Biodeserts supervisors: Boratyński Z

Title: Predictability of population density by past weather conditions on Sahara desert

Institution: University of Porto

Status: Completed




In this study several analysis were made to test if past occurrences of precipitation has an effect on the population density of the desert rodents, more specifically the Gerbillus species. Gerbillus sp. live in the Sahara and its neighbouring areas, which is, nowadays, the most arid zone of the planet.

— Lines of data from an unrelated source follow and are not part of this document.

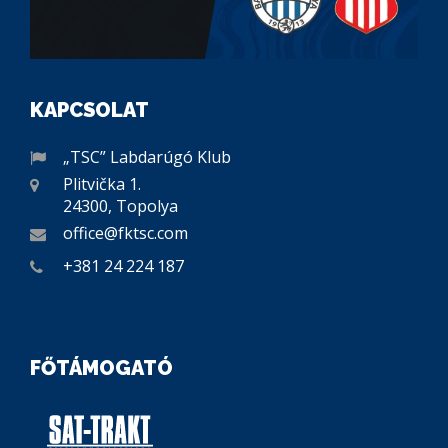
KAPCSOLAT
„TSC” Labdarúgó Klub
Plitvička 1.
24300, Topolya
office@fktsc.com
+381 24 224 187
FŐTÁMOGATÓ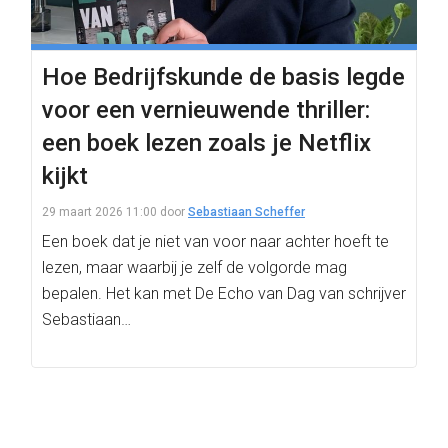
Hoe Bedrijfskunde de basis legde
voor een vernieuwende thriller:
een boek lezen zoals je Netflix
kijkt
29 maart 2026 11:00
door
Sebastiaan Scheffer
Een boek dat je niet van voor naar achter hoeft te
lezen, maar waarbij je zelf de volgorde mag
bepalen. Het kan met De Echo van Dag van schrijver
Sebastiaan…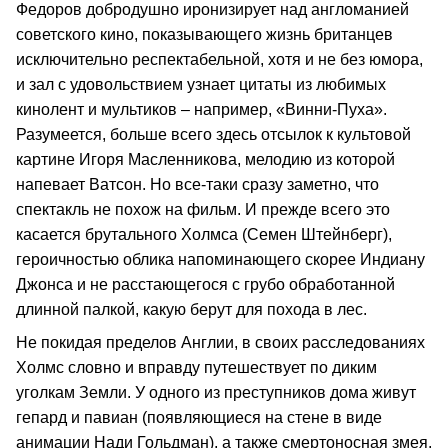
Федоров добродушно иронизирует над англоманией
советского кино, показывающего жизнь британцев
исключительно респектабельной, хотя и не без юмора,
и зал с удовольствием узнает цитаты из любимых
кинолент и мультиков – например, «Винни-Пуха».
Разумеется, больше всего здесь отсылок к культовой
картине Игоря Масленникова, мелодию из которой
напевает Ватсон. Но все-таки сразу заметно, что
спектакль не похож на фильм. И прежде всего это
касается брутального Холмса (Семен Штейнберг),
героичностью облика напоминающего скорее Индиану
Джонса и не расстающегося с грубо обработанной
длинной палкой, какую берут для похода в лес.
Не покидая пределов Англии, в своих расследованиях
Холмс словно и вправду путешествует по диким
уголкам Земли. У одного из преступников дома живут
гепард и павиан (появляющиеся на стене в виде
анимации Нади Гольдман), а также смертоносная змея.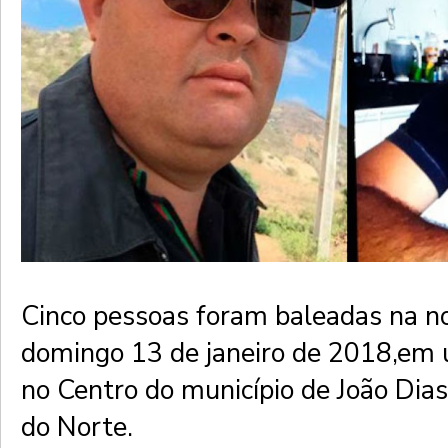
Cinco pessoas foram baleadas na no
domingo 13 de janeiro de 2018,em 
no Centro do município de João Dia
do Norte.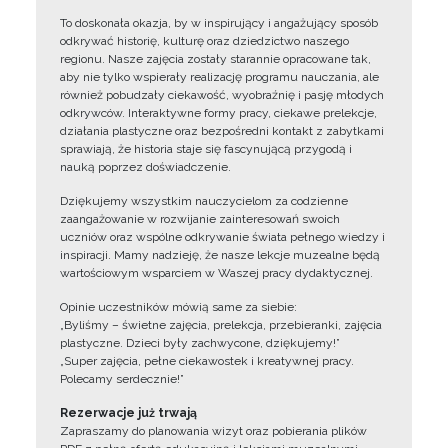
To doskonała okazja, by w inspirujący i angażujący sposób
odkrywać historię, kulturę oraz dziedzictwo naszego
regionu. Nasze zajęcia zostały starannie opracowane tak,
aby nie tylko wspierały realizację programu nauczania, ale
również pobudzały ciekawość, wyobraźnię i pasję młodych
odkrywców. Interaktywne formy pracy, ciekawe prelekcje,
działania plastyczne oraz bezpośredni kontakt z zabytkami
sprawiają, że historia staje się fascynującą przygodą i
nauką poprzez doświadczenie.
Dziękujemy wszystkim nauczycielom za codzienne
zaangażowanie w rozwijanie zainteresowań swoich
uczniów oraz wspólne odkrywanie świata pełnego wiedzy i
inspiracji. Mamy nadzieję, że nasze lekcje muzealne będą
wartościowym wsparciem w Waszej pracy dydaktycznej.
Opinie uczestników mówią same za siebie:
„Byliśmy – świetne zajęcia, prelekcja, przebieranki, zajęcia
plastyczne. Dzieci były zachwycone, dziękujemy!”
„Super zajęcia, pełne ciekawostek i kreatywnej pracy.
Polecamy serdecznie!”
Rezerwacje już trwają
Zapraszamy do planowania wizyt oraz pobierania plików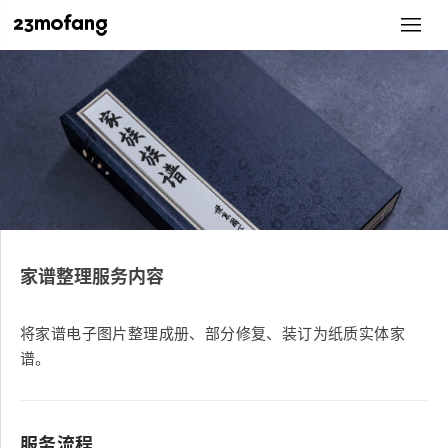
家谱整理服务内容
将家谱电子图片整理成册、部分修复、装订为纸质实体家
谱。
服务流程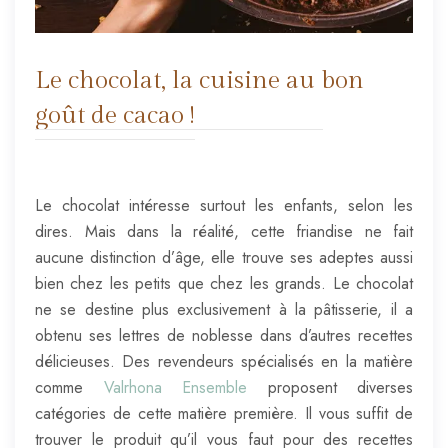
Le chocolat, la cuisine au bon
goût de cacao !
Le chocolat intéresse surtout les enfants, selon les
dires. Mais dans la réalité, cette friandise ne fait
aucune distinction d’âge, elle trouve ses adeptes aussi
bien chez les petits que chez les grands. Le chocolat
ne se destine plus exclusivement à la pâtisserie, il a
obtenu ses lettres de noblesse dans d’autres recettes
délicieuses. Des revendeurs spécialisés en la matière
comme
Valrhona Ensemble
proposent diverses
catégories de cette matière première. Il vous suffit de
trouver le produit qu’il vous faut pour des recettes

The climate is a crucial factor for species biology, including the ones that live in the desert, since there the precipitation is scarce and it is the main factor that acts in the productivity and may be the responsible for the reproduction and conservation of populations of these species. In this study it was verified that precipitation follows a tendency throughout the seasons, in spite of having been registered some changes in the last years, may these ones be related or not with the climate changes. I tested if chances of capturing and observing individuals of Gerbillus sp. increased after occurrences of the rain. I investigated how past events of rainfall affected population density. There weren’t detected any differences between the ecoregions, the latitude, the longitude, the year or the day the sampling was made. Two thirds of the data were obtained through the capture by hand or observation, and the major sampling was collected in 2011 and in the smallest period of time. The precipitation that occurred in the months 1, 13, 18 and 34 before the captures and the observation of the individuals has had a positive effect in the population density. The short term response occurred for the levels of precipitation during the month before the capturing/observing of individuals. It could be a direct effect of activity pattern in Gerbillus sp. or emergence of fast developing vegetation and insects, main food of Gerbillus sp. The strong long term response observed for the rainfall levels on 13,18 and 34 months before capturing/observing animals, is likely due to an increase on reproduction rates in response to the abundant productivity in habitats.

To study the effects that climate change might have in the population density it will be necessary a bigger and better sampling, for a longer period of time and performed by a larger number of people in the field.